A pull request is already in the queue with portswigger to update the extension on the BApp store. Thanks for reporting!

[danielevailati-qa]

I was a scanning an ASP.NET site. I cannot post links of the url because it's a private site. But what i can say is that i was doing an active scan with the extension activated.

[floyd-fuh]

Hm, ok. It seems urlparse thought the hostname is an IPv6 address, which was probably not the case.
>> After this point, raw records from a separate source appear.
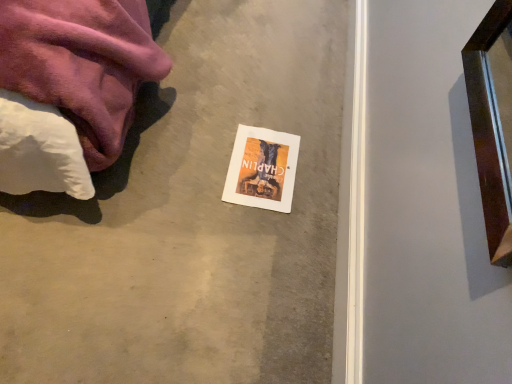 Question: Is orange matte paper flyer at center inside or outside of smooth concrete at center?

Choices:
 (A) inside
 (B) outside

Answer: (A)

Question: Is point (290, 182) closer or farther from the camera than point (51, 223)?

Choices:
 (A) closer
 (B) farther

Answer: (B)

Question: Considering the relative positions of orange matte paper flyer at center and smooth concrete at center in the image provided, is orange matte paper flyer at center to the left or to the right of smooth concrete at center?

Choices:
 (A) right
 (B) left

Answer: (A)

Question: From their relative heights in the image, would you say smooth concrete at center is taller or shorter than orange matte paper flyer at center?

Choices:
 (A) short
 (B) tall

Answer: (B)

Question: Is point (317, 122) closer or farther from the camera than point (283, 155)?

Choices:
 (A) closer
 (B) farther

Answer: (B)

Question: Would you say smooth concrete at center is inside or outside orange matte paper flyer at center?

Choices:
 (A) inside
 (B) outside

Answer: (B)

Question: From a real-world perspective, relative to orange matte paper flyer at center, is smooth concrete at center vertically above or below?

Choices:
 (A) below
 (B) above

Answer: (A)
Or were you browsing a website on an IPv6 address?

Here's what the urlsplit did until it raised that error:

def urlsplit(url, scheme='', allow_fragments=True):
    """Parse a URL into 5 components:
    <scheme>://<netloc>/<path>?<query>#<fragment>
    Return a 5-tuple: (scheme, netloc, path, query, fragment).
    Note that we don't break the components up in smaller bits
    (e.g. netloc is a single string) and we don't expand % escapes."""
    allow_fragments = bool(allow_fragments)
    key = url, scheme, allow_fragments, type(url), type(scheme)
    cached = _parse_cache.get(key, None)
    if cached:
        return cached
    if len(_parse_cache) >= MAX_CACHE_SIZE: # avoid runaway growth
        clear_cache()
    netloc = query = fragment = ''
    i = url.find(':')
    if i > 0:
        if url[:i] == 'http': # optimize the common case
            scheme = url[:i].lower()
            url = url[i+1:]
            if url[:2] == '//':
                netloc, url = _splitnetloc(url, 2)
                if (('[' in netloc and ']' not in netloc) or
                        (']' in netloc and '[' not in netloc)):
                    raise ValueError("Invalid IPv6 URL")
# [...]
def _splitnetloc(url, start=0):
    delim = len(url)   # position of end of domain part of url, default is end
    for c in '/?#':    # look for delimiters; the order is NOT important
        wdelim = url.find(c, start)        # find first of this delim
        if wdelim >= 0:                    # if found
            delim = min(delim, wdelim)     # use earliest delim position
    return url[start:delim], url[delim:] # return (domain, rest)

So your URL must have been something like: http://abc[def/ http://abc]def/ http://abc[def? http://abc]def? http://abc[def# http://abc]def#

Which are indeed all invalid IPv6 addresses/invalid hostnames.

So I think this is rather any browser-side code sending such an invalid URL and getting picked up in processHttpMessage, which should now be fixed. Because scanning a request with such a URL is not possible because it is invalid.

If this problem would occur again (after the above fix was applied), I might reconsider and use the Java library to parse URLs, but for now I don't think this should be an issue in the future.